Work required
From the line holding "глави ни тласка към преосмисляне" to the final line below, restate each line word for word and add nothing.

** Opening Dataset entries block **

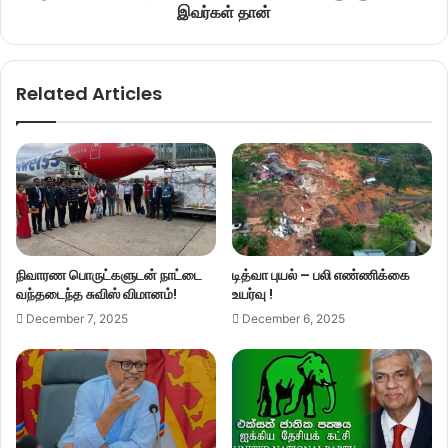
இவர்கள் தான்
Related Articles
நிவாரண பொருட்களுடன் நாட்டை
டித்வா புயல் – பலி எண்ணிக்கை
வந்தடைந்த சுவிஸ் விமானம்!
உயர்வு !
December 7, 2025
December 6, 2025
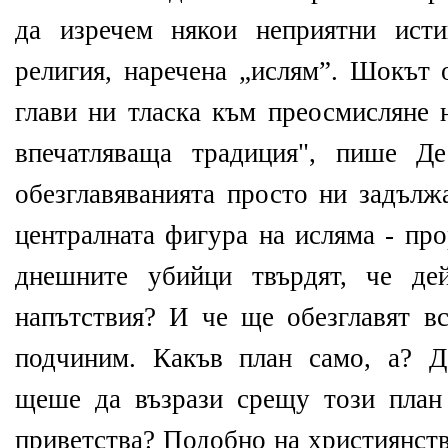
да изречем някои неприятни исти
религия, наречена „ислям”. Шокът 
глави ни тласка към преосмисляне 
впечатляваща традиция", пише Д
обезглавяванията просто ни задълж
централната фигура на исляма - пр
днешните убийци твърдят, че дей
напътствия? И че ще обезглавят вс
подчиним. Какъв план само, а? 
щеше да възрази срещу този план
приветства? Подобно на християнств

** Closing Dataset entries block **

Problem solution
глави ни тласка към преосмисляне 
впечатляваща традиция", пише Д
обезглавяванията просто ни задълж
централната фигура на исляма - пр
днешните убийци твърдят, че дей
напътствия? И че ще обезглавят вс
подчиним. Какъв план само, а? 
щеше да възрази срещу този план
приветства? Подобно на християнств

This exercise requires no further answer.